Hauptsymptome – Lähmungen (Paresen), Muskelschwund (Myatrophie) und eine gesteigerte Muskelspannung (Spastizität) in der Muskulatur der Zunge, des Schlundes, des Rumpfes und der Extremitäten führen zu einer fortschreitenden Beeinträchtigung des Sprechens (Dysarthrie), des Schluckens (Dysphagie), der Bewegungsfähigkeit (Immobilisierung) sowie zu einer Verminderung der Atemfunktion (respiratorische Insuffizienz).

Diagnostik Die ALS wird durch die körperliche Untersuchung eines Neurologen diagnostiziert. Ergänzend erfolgen Untersuchungen der Muskulatur (Elektromyographie), der Nerven (Elektroneurographie), des Gehirns (MRT-Diagnostik) und laborchemische Untersuchungen des Nervenwassers und Blutes.

Behandlung Mit Medikamenten können belastende Symptome der ALS gelindert und das Fortschreiten der Erkrankung abgeschwächt werden. Im Vordergrund stehen die Versorgung mit Mobilitäts- und Kommunikationshilfen sowie eine Ernährungs- und Beatmungstherapie.

Wichtig zu beachten Die Symptome und der Krankheitsverlauf sowie die sozialmedizinischen Auswirkungen der ALS sind unterschiedlich, sodass ein individuelles Versorgungskonzept erforderlich ist.
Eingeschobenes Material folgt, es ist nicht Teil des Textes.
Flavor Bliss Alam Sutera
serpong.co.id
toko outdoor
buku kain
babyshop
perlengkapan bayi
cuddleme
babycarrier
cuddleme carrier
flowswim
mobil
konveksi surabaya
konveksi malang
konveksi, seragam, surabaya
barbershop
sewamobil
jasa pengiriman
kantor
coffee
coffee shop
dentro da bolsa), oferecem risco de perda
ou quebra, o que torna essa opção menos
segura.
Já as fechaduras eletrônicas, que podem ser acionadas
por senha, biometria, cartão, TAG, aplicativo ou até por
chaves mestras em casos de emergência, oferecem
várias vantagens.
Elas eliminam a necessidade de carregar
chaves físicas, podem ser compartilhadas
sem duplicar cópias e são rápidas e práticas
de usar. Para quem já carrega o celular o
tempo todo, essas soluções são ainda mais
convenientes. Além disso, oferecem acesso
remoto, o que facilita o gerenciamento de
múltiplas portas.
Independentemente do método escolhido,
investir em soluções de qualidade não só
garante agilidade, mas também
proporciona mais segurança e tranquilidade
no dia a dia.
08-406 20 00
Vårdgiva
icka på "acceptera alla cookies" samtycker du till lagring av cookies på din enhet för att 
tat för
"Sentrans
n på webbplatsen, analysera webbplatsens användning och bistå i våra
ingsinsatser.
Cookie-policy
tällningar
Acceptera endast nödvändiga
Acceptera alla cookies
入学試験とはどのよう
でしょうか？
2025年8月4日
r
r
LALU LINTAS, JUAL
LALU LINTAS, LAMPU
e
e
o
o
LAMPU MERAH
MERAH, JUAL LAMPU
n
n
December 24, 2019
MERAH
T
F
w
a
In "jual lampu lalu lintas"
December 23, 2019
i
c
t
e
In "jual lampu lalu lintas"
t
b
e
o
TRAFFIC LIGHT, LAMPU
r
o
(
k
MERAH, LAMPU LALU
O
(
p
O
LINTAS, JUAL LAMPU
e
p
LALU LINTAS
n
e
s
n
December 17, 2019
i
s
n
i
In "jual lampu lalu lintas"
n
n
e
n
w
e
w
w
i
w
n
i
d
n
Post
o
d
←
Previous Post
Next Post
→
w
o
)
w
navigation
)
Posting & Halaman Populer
Die Behandlungsziele und die Festlegung zu lebensverlängernden Maßnahmen (insbesondere zur Ernährungs- und Beatmungstherapie) sollten in einer Versorgungsplanung (Advance Care Planning) zwischen Arzt und Patient erörtert, entschieden und dokumentiert sowie im Krankheitsverlauf angepasst werden.

Die Amyotrophe Lateralsklerose (ALS) ist eine schwere neurologische Erkrankung, die zu fortschreitenden Lähmungen (Paresen) oder zu einer unkontrollierten Muskelanspannung (Spastizität) führt. Betroffen sind diejenigen Muskelgruppen, die bewusst vom Menschen angespannt werden können (Willkürmotorik). Die ALS beginnt zumeist mit geringen motorischen Einschränkungen, die im Verlauf von wenigen Monaten fortschreiten. Ein häufiges Anfangssymptom ist die einseitige Feinmotorikstörung der Hand, die sich bei Alltagsbewegungen bemerkbar macht. Ein weiteres häufiges Erstsymptom ist eine Fußheberschwäche: Der Fuß kann nicht mehr mühelos angehoben werden. Bei 30–40 % aller Patienten beginnt die ALS mit einer Sprechstörung (Dysarthrie).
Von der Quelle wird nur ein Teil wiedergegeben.